### Work item
Across the listing below, count the lines with "Koltuklar" in them. Write nothing but the number.

### Source data
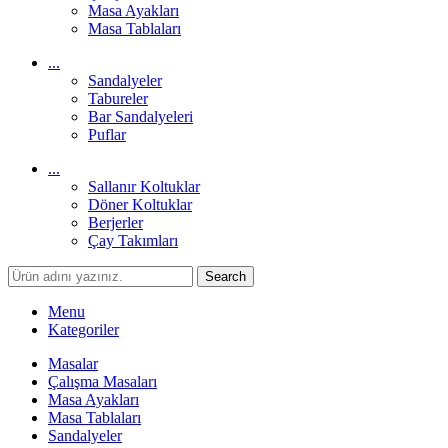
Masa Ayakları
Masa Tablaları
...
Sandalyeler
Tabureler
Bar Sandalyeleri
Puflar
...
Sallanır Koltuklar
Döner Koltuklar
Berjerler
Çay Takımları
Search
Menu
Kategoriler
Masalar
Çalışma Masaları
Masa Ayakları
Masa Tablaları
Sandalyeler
==
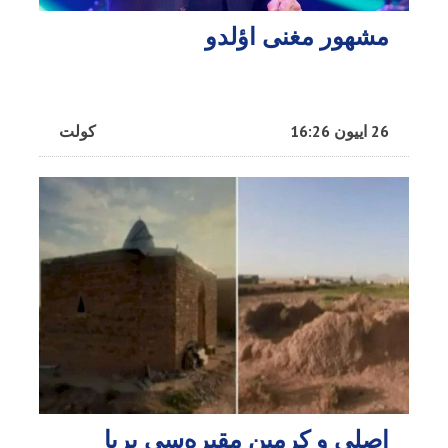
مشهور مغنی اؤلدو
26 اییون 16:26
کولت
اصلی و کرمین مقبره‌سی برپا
---
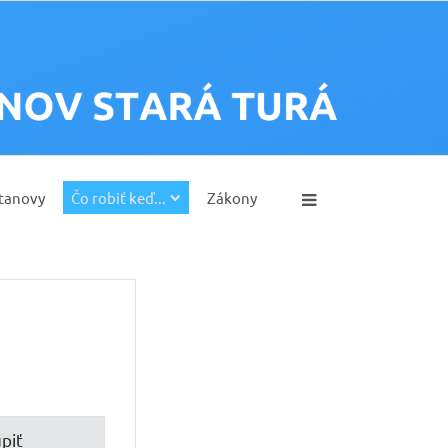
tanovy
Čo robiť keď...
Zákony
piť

### Response below
2